Wall Street en léger repli, rattrapée par les craintes sur le coronavirus

le 14 février 2020


Wall Street a fini en petite baisse jeudi, les acteurs du marché s’interrogeant sur l’épidémie de coronavirus après le bond du nombre de contaminations.

Son indice vedette, le Dow Jones Industrial Average, a perdu 0,43% pour finir à 29.423,31 points.

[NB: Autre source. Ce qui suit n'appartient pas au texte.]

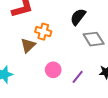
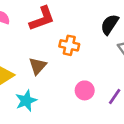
brown triangle: (28, 45) -> (38, 66), moved

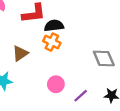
black semicircle: (110, 24) -> (54, 26), moved, turned 36

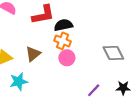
pink circle: (56, 84) -> (67, 58), moved

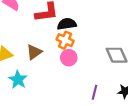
cyan star: (19, 82) -> (18, 80), turned -30
purple line: (94, 90) -> (95, 92), turned -32

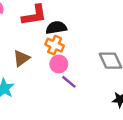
purple line: (95, 92) -> (69, 82), moved, turned -64

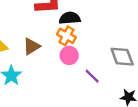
purple line: (69, 82) -> (92, 76), moved

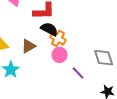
black semicircle: (70, 18) -> (49, 29), moved, turned 30

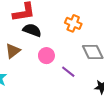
orange cross: (58, 39) -> (73, 23), moved

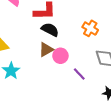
brown triangle: (13, 51) -> (46, 49), moved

Le Nasdaq, à forte coloration technologique, a cédé 0,14%, à 9.711,97 points, et le S&P 500, qui représente les 500 plus grandes entreprises de Wall Street, 0,16% pour terminer à 3.373,94 points

« Il y a beaucoup d’incertitudes autour du coronavirus. Personne ne sait réellement la gravité de l’épidémie et jusqu’à quel point celle-ci pourrait se propager », observe Nate Thooft, de Manulife Asset Management.

La Chine a annoncé jeudi plus de 15.000 contaminations supplémentaires par le coronavirus. Cette hausse record est due à une nouvelle définition plus large des cas d’infection, dépeignant une épidémie plus grave que rapporté jusqu’à présent.

Le léger repli de Wall Street jeudi ne semblait toutefois pas trop émouvoir les opérateurs du marché alors que les principaux indices de la cote new-yorkaise ont continué leur progression et franchi de nouveaux records lors des dernières séances.

« Que ce soit aux Etats-Unis ou à l’étranger, les marchés se sont montrés plutôt résilients et ont préféré se focaliser sur le long terme en se disant que la situation devrait s’améliorer dans les prochains mois », rappelle M. Thooft.

« A l’heure actuelle, l’impact principal du virus reste centralisé en Chine, où l’épidémie a débuté », estime l’expert, qui précise que les acteurs de la place new-yorkaise n’anticipent pas de conséquences trop lourdes pour l’économie américaine.

– Cisco pèse sur le Dow –

Au rang des indicateurs, l’inflation mensuelle aux Etats-Unis a légèrement ralenti son rythme de croissance en janvier, à +0,1%, contre +0,2% en décembre, selon l’indice CPI publié jeudi par le département du Travail.

Sur un an, le taux d’inflation a progressé à 2,5%, son rythme le plus élevé depuis un peu plus d’un an.

Le nombre de demandeurs d’allocation-chômage a, lui, un peu augmenté, à 205.000 personnes, contre 203.000 la semaine précédente, selon les chiffres du département du Travail. Cette hausse reste toutefois inférieure aux prévisions des analystes.

Sur le marché obligataire, le taux à 10 ans de la dette américaine reculait, s’établissant à 1,616% vers 21H35 GMT contre 1,633% la veille à la clôture.

Parmi les valeurs du jour, Tesla a progressé de près de 5%. Le constructeur de voitures électriques haut de gamme a annoncé vouloir lever plus de 2 milliards de dollars d’argent frais alors même que son patron, Elon Musk, avait promis il y a deux semaines que son groupe n’allait pas tirer profit de sa récente flambée boursière.

Le groupe informatique Cisco, qui fait partie des 30 valeurs cotées au Dow Jones, a abandonné 5,2% après avoir fait part d’un chiffre d’affaires en baisse au deuxième trimestre de son exercice décalé.

AIG a chuté de 6,2%. L’assureur américain a, certes, renoué avec les bénéfices en 2019, mais les investisseurs semblent s’être montrés sceptiques sur sa stratégie à long terme.

Altice USA, filiale américaine de l’empire des médias et télécoms du magnat français Patrick Drahi, a perdu 5,4%. Le groupe a déçu Wall Street en annonçant mercredi après la clôture des résultats trimestriels et annuels inférieurs aux attentes.

PepsiCo est progressé de 0,3%. Le géant des boissons et des en-cas a affiché des résultats meilleurs que prévu au quatrième trimestre et sur l’ensemble de 2019, mais ses prévisions pour 2020 ont été inférieures aux attentes du marché.